Re: [gardeners] USDA seed import permits

Margaret Lauterbach (gardeners@globalgarden.com)
Fri, 20 Jul 2001 14:54:09 -0600

I rely on the post office to give me info on what's permitted. The only 
time I've been turned down was sending Capsicum seeds to Argentina. They 
can't send them here either. I suspect that's based on pique.
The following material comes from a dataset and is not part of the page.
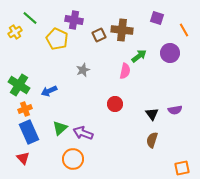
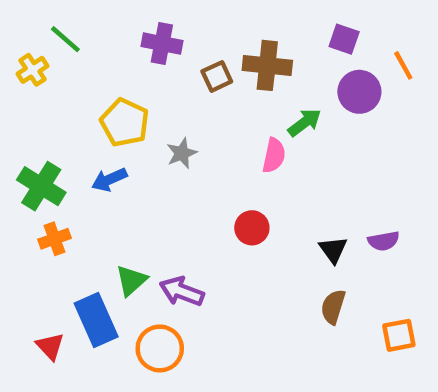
yellow pentagon: (57, 39) -> (125, 123), moved
purple circle: (170, 53) -> (359, 92), moved
blue arrow: (49, 91) -> (109, 180), moved
blue rectangle: (29, 132) -> (96, 320), moved
orange square: (182, 168) -> (399, 335), moved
Margaret L

At 12:03 PM 7/20/01 -0700, you wrote:
>http://www.aphis.usda.gov/ppq/seeds/seedweb.html
>
>All the verbiage on that page notwithstanding, it took me about 10
>minutes to fill out the paperwork for a 3 year seed import permit,
>and a few weeks for it to show up in the mail.  It's been about 6-7
>years since I did the last one, but my recollection was that bringing
>in seeds from a seedhouse was easy, as long as you weren't bringing in
>"forbidden things".  The permit I received was actually much broader
>than what I'd asked for.
>
>There's a lot more paperwork (and inspection) involved in bringing in
>"forbidden seeds" like noxious weed seeds (these generally have to be
>going to a research facility, with quarantined greenhouse).
>
>I'd urge you to do the permit route... it's in all of our interests to
>keep pests and diseases from being imported unknowingly.  (That's a big
>chunk of the reason why the USDA germplasm collections are generally
>located in an area where that crop is not of major economic
>importance... tomatoes are in Ames, IA, not Davis, CA, for instance.)